Work instructions: If any record holds an image, omit the image and print the rest exactly.

Dataset records:
/---
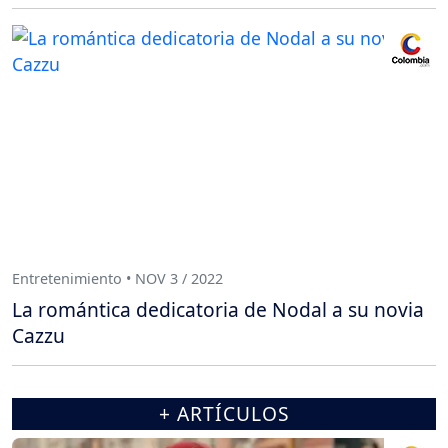
Entretenimiento • NOV 3 / 2022
La romántica dedicatoria de Nodal a su novia
Cazzu
+ ARTÍCULOS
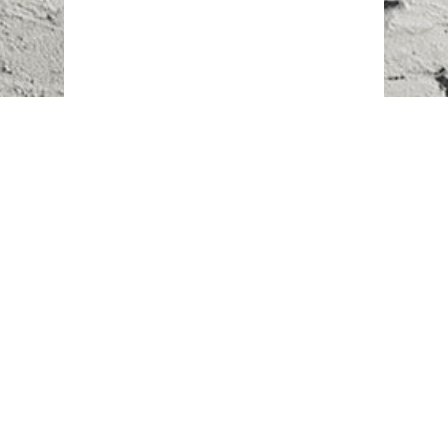
Наш адрес:
г. Караганда,
ул. Казахстанская, 20
Телефоны:
+7 (777)
616-23-74
НАПИСАТЬ НАМ
ВХОД/РЕГИСТРАЦИЯ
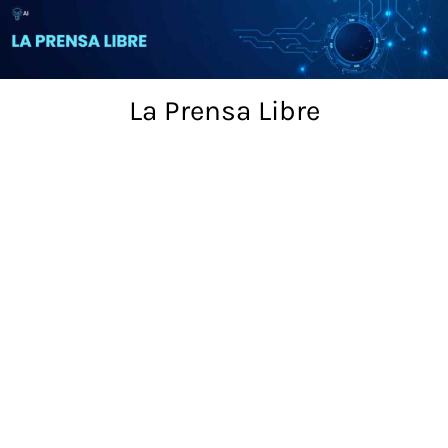
Skip
to
content
La Prensa Libre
\---
Exercise response:
Entretenimiento • NOV 3 / 2022
La romántica dedicatoria de Nodal a su novia
Cazzu
+ ARTÍCULOS
Наш адрес:
г. Караганда,
ул. Казахстанская, 20
Телефоны:
+7 (777)
616-23-74
НАПИСАТЬ НАМ
ВХОД/РЕГИСТРАЦИЯ
Skip
to
content
La Prensa Libre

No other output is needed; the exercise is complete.